**Data extract:**
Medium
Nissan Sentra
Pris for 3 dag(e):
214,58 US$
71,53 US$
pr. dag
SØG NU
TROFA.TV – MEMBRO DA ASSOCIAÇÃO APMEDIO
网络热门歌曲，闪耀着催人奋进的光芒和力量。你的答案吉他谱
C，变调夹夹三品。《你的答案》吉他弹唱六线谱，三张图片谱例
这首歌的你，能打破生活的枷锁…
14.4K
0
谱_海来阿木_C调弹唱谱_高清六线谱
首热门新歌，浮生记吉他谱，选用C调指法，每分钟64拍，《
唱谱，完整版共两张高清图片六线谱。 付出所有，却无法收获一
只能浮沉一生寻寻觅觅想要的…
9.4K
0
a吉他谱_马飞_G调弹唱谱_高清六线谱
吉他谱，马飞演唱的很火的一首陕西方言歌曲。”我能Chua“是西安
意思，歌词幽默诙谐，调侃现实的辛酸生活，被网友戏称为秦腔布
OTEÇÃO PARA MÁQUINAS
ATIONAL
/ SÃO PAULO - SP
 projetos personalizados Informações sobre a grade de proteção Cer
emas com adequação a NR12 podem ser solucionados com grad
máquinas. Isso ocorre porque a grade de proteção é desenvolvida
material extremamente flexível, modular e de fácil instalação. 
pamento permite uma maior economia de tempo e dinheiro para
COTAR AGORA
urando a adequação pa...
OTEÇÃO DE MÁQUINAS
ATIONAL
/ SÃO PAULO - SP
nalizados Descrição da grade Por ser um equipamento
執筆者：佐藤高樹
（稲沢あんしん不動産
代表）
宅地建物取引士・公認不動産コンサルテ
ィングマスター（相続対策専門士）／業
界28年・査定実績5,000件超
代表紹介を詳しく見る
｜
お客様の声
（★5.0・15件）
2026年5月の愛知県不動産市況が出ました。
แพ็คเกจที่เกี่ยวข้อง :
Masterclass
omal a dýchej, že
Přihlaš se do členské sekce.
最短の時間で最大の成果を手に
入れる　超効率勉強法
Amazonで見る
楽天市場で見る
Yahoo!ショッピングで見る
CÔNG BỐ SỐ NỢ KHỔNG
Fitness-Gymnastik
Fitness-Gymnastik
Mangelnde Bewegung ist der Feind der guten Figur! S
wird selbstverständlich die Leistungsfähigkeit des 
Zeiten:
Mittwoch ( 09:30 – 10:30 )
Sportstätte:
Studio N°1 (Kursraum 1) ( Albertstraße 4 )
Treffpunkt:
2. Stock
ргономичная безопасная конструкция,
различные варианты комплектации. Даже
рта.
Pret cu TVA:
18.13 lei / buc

**What is needed:**
This exercise requires all the entries to be written out again exactly.

**Exercise output:**
Medium
Nissan Sentra
Pris for 3 dag(e):
214,58 US$
71,53 US$
pr. dag
SØG NU
TROFA.TV – MEMBRO DA ASSOCIAÇÃO APMEDIO
网络热门歌曲，闪耀着催人奋进的光芒和力量。你的答案吉他谱
C，变调夹夹三品。《你的答案》吉他弹唱六线谱，三张图片谱例
这首歌的你，能打破生活的枷锁…
14.4K
0
谱_海来阿木_C调弹唱谱_高清六线谱
首热门新歌，浮生记吉他谱，选用C调指法，每分钟64拍，《
唱谱，完整版共两张高清图片六线谱。 付出所有，却无法收获一
只能浮沉一生寻寻觅觅想要的…
9.4K
0
a吉他谱_马飞_G调弹唱谱_高清六线谱
吉他谱，马飞演唱的很火的一首陕西方言歌曲。”我能Chua“是西安
意思，歌词幽默诙谐，调侃现实的辛酸生活，被网友戏称为秦腔布
OTEÇÃO PARA MÁQUINAS
ATIONAL
/ SÃO PAULO - SP
 projetos personalizados Informações sobre a grade de proteção Cer
emas com adequação a NR12 podem ser solucionados com grad
máquinas. Isso ocorre porque a grade de proteção é desenvolvida
material extremamente flexível, modular e de fácil instalação. 
pamento permite uma maior economia de tempo e dinheiro para
COTAR AGORA
urando a adequação pa...
OTEÇÃO DE MÁQUINAS
ATIONAL
/ SÃO PAULO - SP
nalizados Descrição da grade Por ser um equipamento
執筆者：佐藤高樹
（稲沢あんしん不動産
代表）
宅地建物取引士・公認不動産コンサルテ
ィングマスター（相続対策専門士）／業
界28年・査定実績5,000件超
代表紹介を詳しく見る
｜
お客様の声
（★5.0・15件）
2026年5月の愛知県不動産市況が出ました。
แพ็คเกจที่เกี่ยวข้อง :
Masterclass
omal a dýchej, že
Přihlaš se do členské sekce.
最短の時間で最大の成果を手に
入れる　超効率勉強法
Amazonで見る
楽天市場で見る
Yahoo!ショッピングで見る
CÔNG BỐ SỐ NỢ KHỔNG
Fitness-Gymnastik
Fitness-Gymnastik
Mangelnde Bewegung ist der Feind der guten Figur! S
wird selbstverständlich die Leistungsfähigkeit des 
Zeiten:
Mittwoch ( 09:30 – 10:30 )
Sportstätte:
Studio N°1 (Kursraum 1) ( Albertstraße 4 )
Treffpunkt:
2. Stock
ргономичная безопасная конструкция,
различные варианты комплектации. Даже
рта.
Pret cu TVA:
18.13 lei / buc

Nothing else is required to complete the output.